We also utilize CloudWatch monitoring, the Simple Notification Service, and the VPC solution for VPN connections for us, and for our clients, to these instances.
Previously, our product was exclusively sold as an on-premises solution. Once we decided on AWS for a cloud hosting platform, we were able to increase our sales dramatically. Within less than two years of offering this option, cloud hosted sales now make up more than 50% of our new business.
AWS is forward thinking and always adding new features. I generally cannot think of an area of improvement.
To be honest, AWS and their people know way more about the hosting and infrastructure needs of software developers than me and my team. I can’t think of any features that that could additionally add.
If I were to pick on one area to improve and an area in which they are not equal to or superior to the competition, I would say the user interface. It is far more simplistic that Azure’s slick presentation.
Of course, that is by choice, like the Amazon experience. But there are instances where the next step is not as logically presented as in Azure.
I still maintain that AWS is the unquestioned market leader in regards to features offered and is always introducing new ones in response to what their customers ask for.
They also are leaders in price, ease of use, and support, making them the obvious choice for my company’s cloud IaaS provider.
I have used Amazon AWS for three years.
There have been a couple of well-publicized instances of non-availability, but I think overall downtime of a few hours per year is acceptable.

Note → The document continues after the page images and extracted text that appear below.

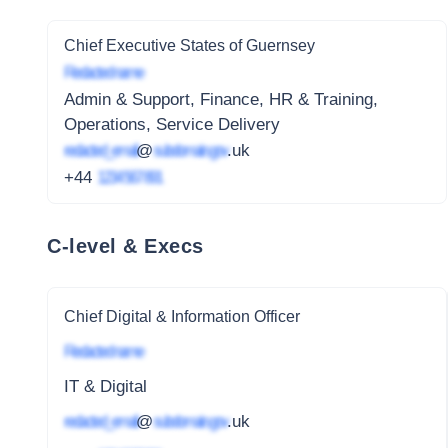
Chief Executive States of Guernsey
Redacted name
Admin & Support, Finance, HR & Training,
Operations, Service Delivery
redacted_email
@
subdomain.gov
.uk
+44
1234 567 891
C-level & Execs
Chief Digital & Information Officer
Redacted name
IT & Digital
redacted_email
@
subdomain.gov
.uk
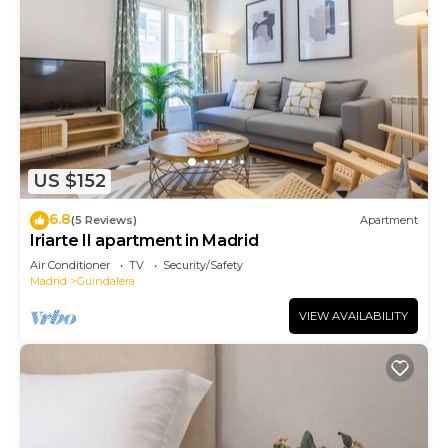
US $152
6.8
(5 Reviews)
Apartment
Iriarte II apartment in Madrid
Air Conditioner
TV
Security/Safety
Madrid
Guindalera
VIEW AVAILABILITY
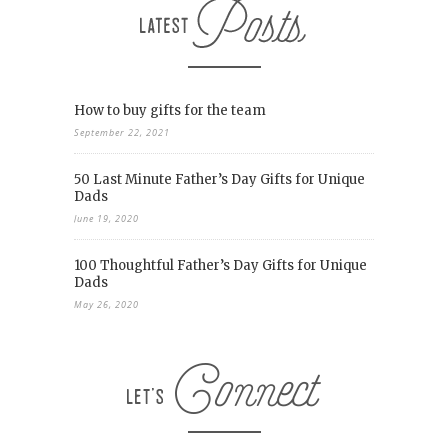
How to buy gifts for the team
September 22, 2021
50 Last Minute Father’s Day Gifts for Unique
Dads
June 19, 2020
100 Thoughtful Father’s Day Gifts for Unique
Dads
May 26, 2020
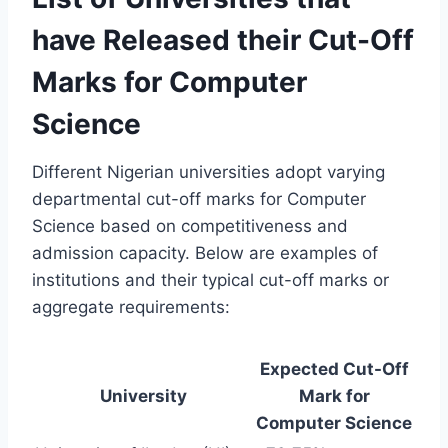
have Released their Cut-Off
Marks for Computer
Science
Different Nigerian universities adopt varying
departmental cut-off marks for Computer
Science based on competitiveness and
admission capacity. Below are examples of
institutions and their typical cut-off marks or
aggregate requirements:
Expected Cut-Off
University
Mark for
Computer Science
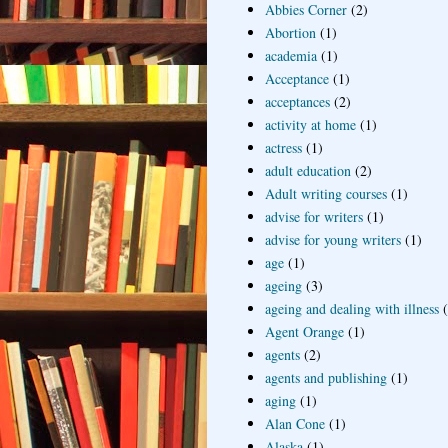
Abbies Corner
(2)
Abortion
(1)
academia
(1)
Acceptance
(1)
acceptances
(2)
activity at home
(1)
actress
(1)
adult education
(2)
Adult writing courses
(1)
advise for writers
(1)
advise for young writers
(1)
age
(1)
ageing
(3)
ageing and dealing with illness
Agent Orange
(1)
agents
(2)
agents and publishing
(1)
aging
(1)
Alan Cone
(1)
Alaska
(1)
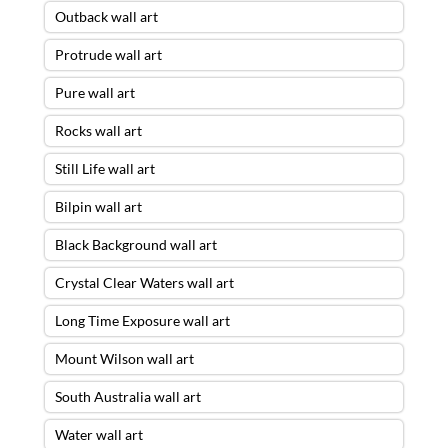
Outback wall art
Protrude wall art
Pure wall art
Rocks wall art
Still Life wall art
Bilpin wall art
Black Background wall art
Crystal Clear Waters wall art
Long Time Exposure wall art
Mount Wilson wall art
South Australia wall art
Water wall art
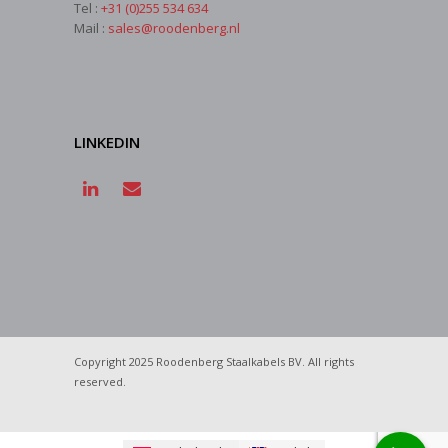
Tel :
+31 (0)255 534 634
Mail :
sales@roodenberg.nl
LINKEDIN
Copyright 2025 Roodenberg Staalkabels BV. All rights
reserved.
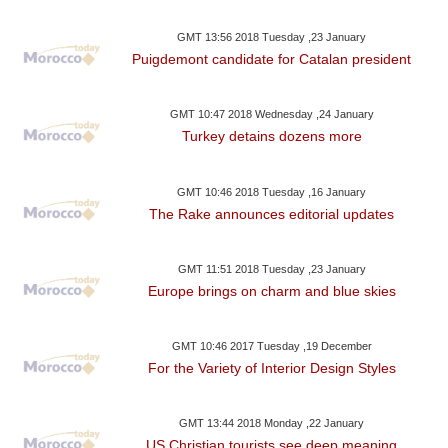
GMT 13:56 2018 Tuesday ,23 January
Puigdemont candidate for Catalan president
GMT 10:47 2018 Wednesday ,24 January
Turkey detains dozens more
GMT 10:46 2018 Tuesday ,16 January
The Rake announces editorial updates
GMT 11:51 2018 Tuesday ,23 January
Europe brings on charm and blue skies
GMT 10:46 2017 Tuesday ,19 December
For the Variety of Interior Design Styles
GMT 13:44 2018 Monday ,22 January
US Christian tourists see deep meaning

The biggest problem is that everybody knows about downtime because of how public AWS’s failures are with their high-profile customers, who make news with their downtime.
We have had no problems with scalability.
I would give technical support a rating of 10/10. AWS stands for AWesome Support! They know way more about problems than I do and often patiently teach me while solving an issue.
We occasionally use Azure, alongside AWS, because we have a monthly credit from Microsoft. But AWS was first and all our commercial accounts are on AWS.
I was able to setup a prototype of our application by myself in half an hour. Since then, whenever I need to do something new, rather than read a whitepaper, I just call support and they walk me through it. This is part of the support they happily provide AND without griping about me not trying it by myself first.
You don’t need to look anywhere else. AWS is the leader in price and features, so why mess with success.
We evaluated Azure, Google, Rackspace and several smaller, now extinct companies.